Fujifilm GFX100S: ISO and Noise
It should come as no surprise to see that the GFX100S extracts a ridiculous amount of detail from our test scene. There’s barely any visible difference in image quality from ISO 50 to ISO 400, and it’s only at ISO 800 that we start to see the slightest hint of blurring, which is most unlikely to be perceptible in print.
By ISO 3200 image degradation is more obvious, with most fine detail blurred away. But then again, you have so many pixels to play with that even ISO 12,800 should give quite acceptable A3 prints. However noise has a significant impact on the extended ISO settings, and I’d steer clear of anything above ISO 25,600. Click on any of the 100% crops below to see the full image (remember these are large files!).
Fujifilm GFX100S: Verdict
With each successive generation of GFX body, Fujifilm has made significant advances, but the GFX100S is by far its most tempting yet. By offering the same sensor as the GFX100 at barely half the price, the firm has further advanced the cause of medium format as a realistic upgrade over full frame. This is a camera that delivers sumptuous image quality in a remarkably easy-to-use package that takes up no more space in your bag than a high-end full-frame DSLR.
It’s also an extremely tempting upgrade for existing GFX owners. Compared to the two 50MP models, you gain double the resolution, in-body stabilisation and much better autofocus in a body that’s no less portable. For GFX100 users there’s the opportunity to shed considerable bulk and 400g weight with very little penalty in terms of capability. Indeed aside from a few specific benefits – the vertical grip, longer battery life without having to open up the camera, and the option of a tilting viewfinder – it’s very difficult to see why you’d now choose the older model.

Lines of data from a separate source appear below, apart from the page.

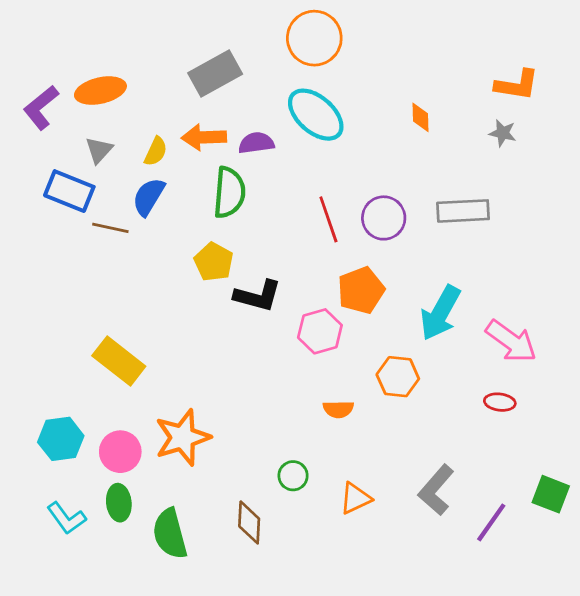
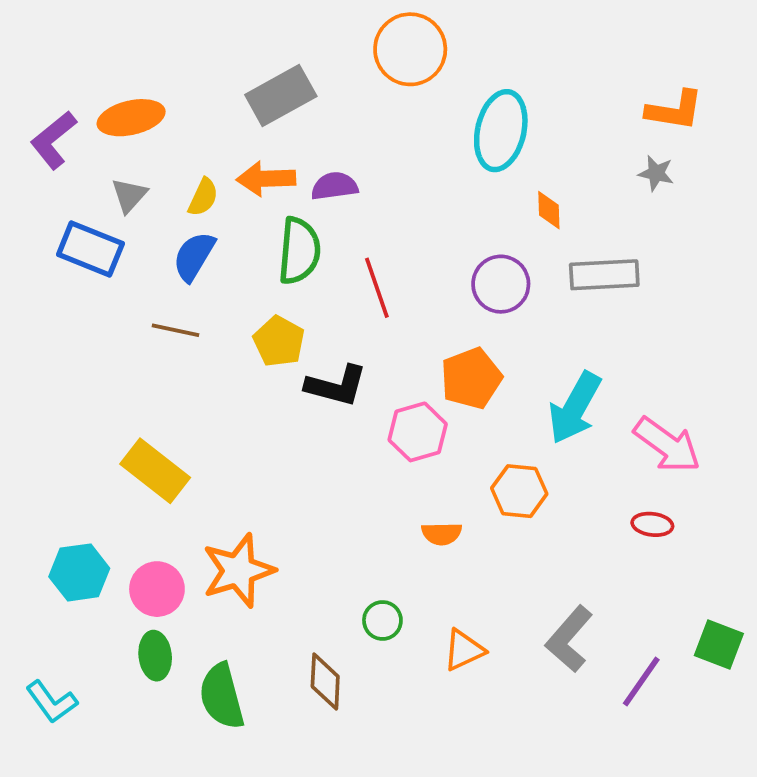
cyan ellipse: (316, 115) -> (501, 131), moved, turned 62
orange diamond: (421, 117) -> (549, 210), moved
red line: (328, 219) -> (377, 288), moved
brown line: (110, 228) -> (175, 330), moved
cyan L-shape: (66, 518) -> (52, 702), moved

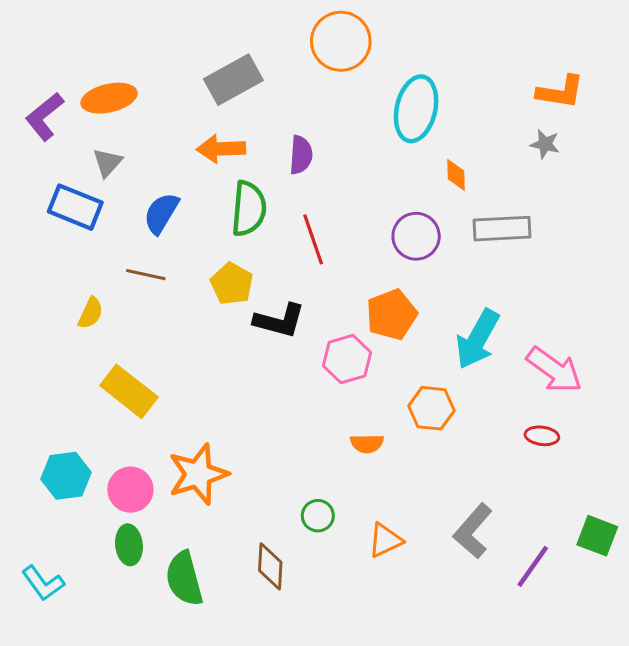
purple semicircle: (334, 186) -> (301, 155), moved, turned 102
yellow semicircle: (203, 197) -> (91, 313), moved

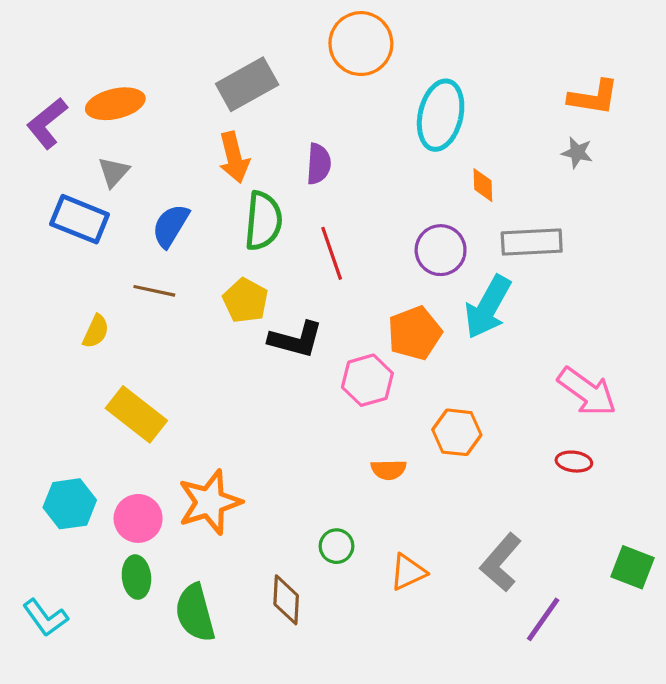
orange arrow: (221, 149) -> (234, 157), turned -102
cyan arrow: (477, 339) -> (488, 307), moved
purple line: (533, 566) -> (543, 619), moved

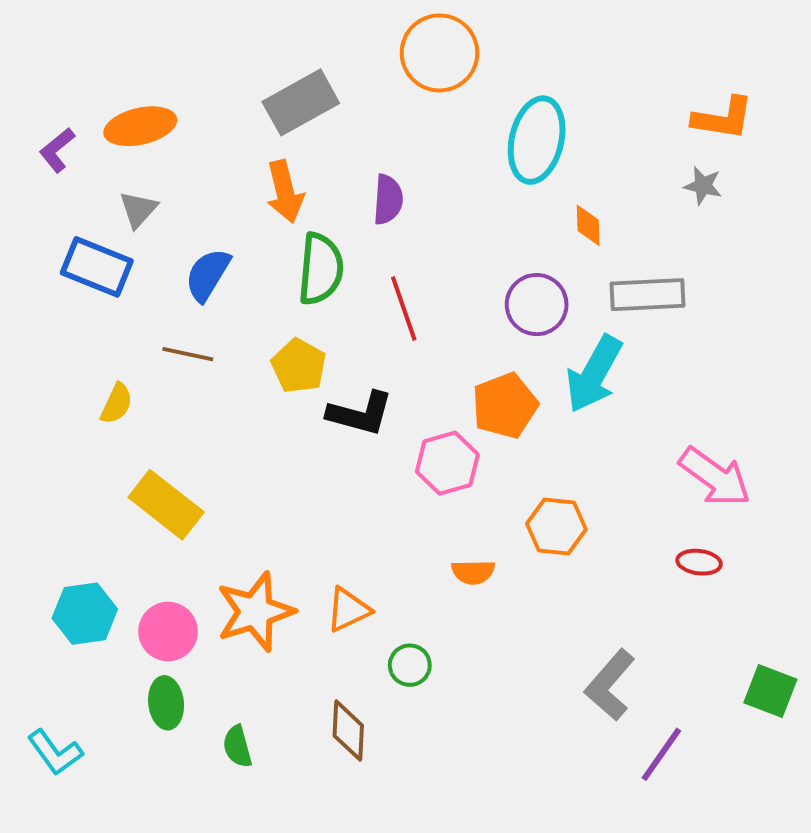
purple L-shape: (47, 123) -> (57, 150), size x0.7
orange triangle: (408, 572) -> (348, 610), moved
green semicircle: (195, 613) -> (237, 746), size x0.6

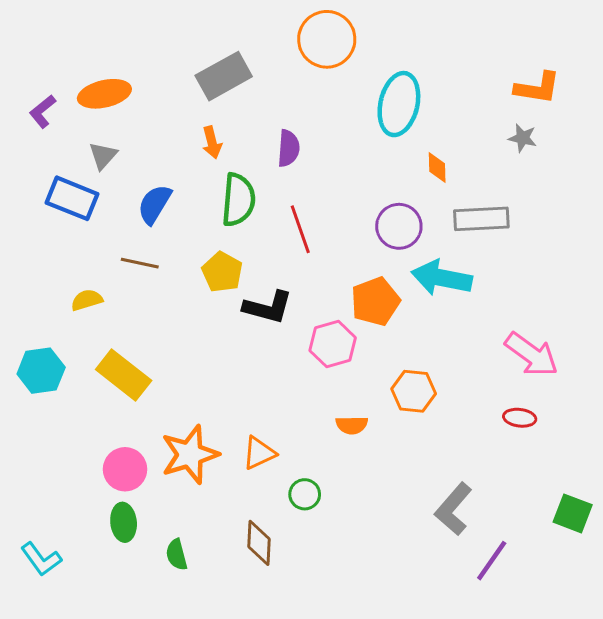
orange arrow: (285, 192) -> (212, 142), size x0.7
cyan arrow: (594, 374) -> (442, 278), turned 72
yellow semicircle: (116, 404) -> (87, 300), turned -132
cyan hexagon: (85, 614) -> (41, 371), moved

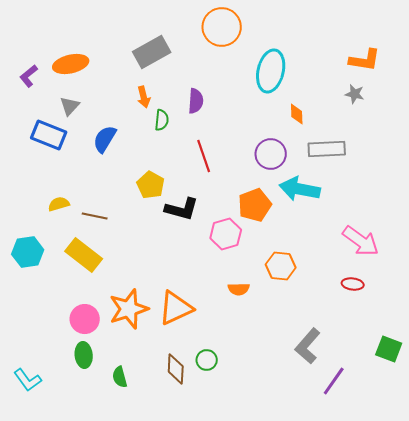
green semicircle: (238, 200) -> (162, 120), moved, size x0.6
brown line: (140, 263) -> (95, 216), moved
orange triangle: (259, 453) -> (176, 308), size x1.5
green circle: (305, 494) -> (207, 360), moved

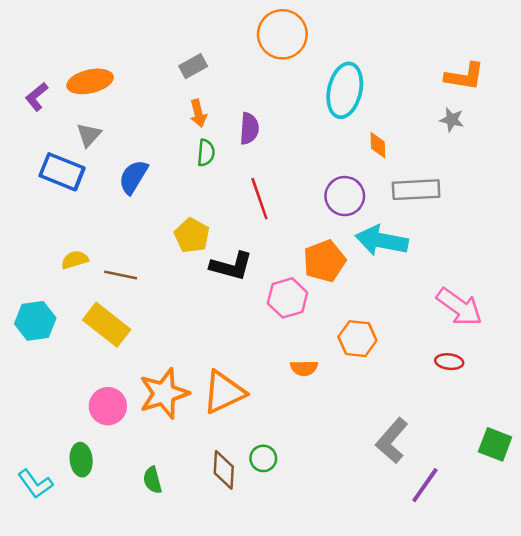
gray rectangle: (152, 52) -> (193, 66), size x0.6
orange arrow: (144, 97) -> (198, 113), moved
green ellipse: (84, 355) -> (81, 460), moved

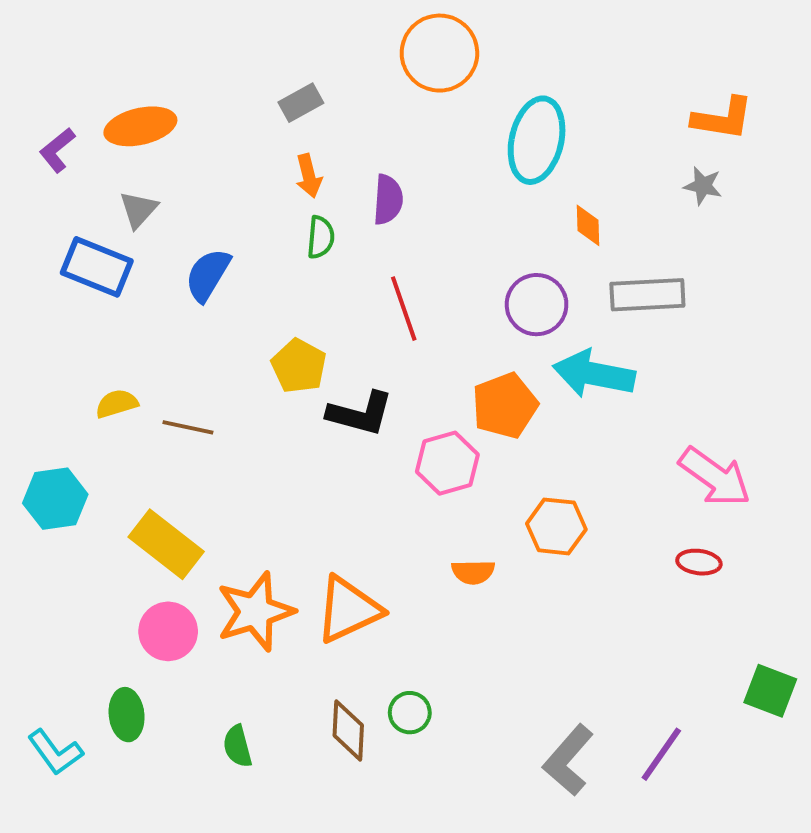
yellow rectangle: (107, 325) -> (166, 544), moved
gray L-shape: (392, 441) -> (568, 760), moved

So what’s not to like? To be honest, there’s very little to complain about at all. Where the GFX100 was occasionally guilty of style over substance, the GFX100S simplifies things down to what you really need. It’s the kind of camera that begs you pick it up and use it, then blows you away every time with its breathtaking results. In its own way it’s every bit as good as this year’s other super-camera, the Sony Alpha 1, and a better choice for those whose needs are skewed more towards resolution than speed. For professionals and committed amateurs looking to make really large prints, it’s a very compelling option indeed.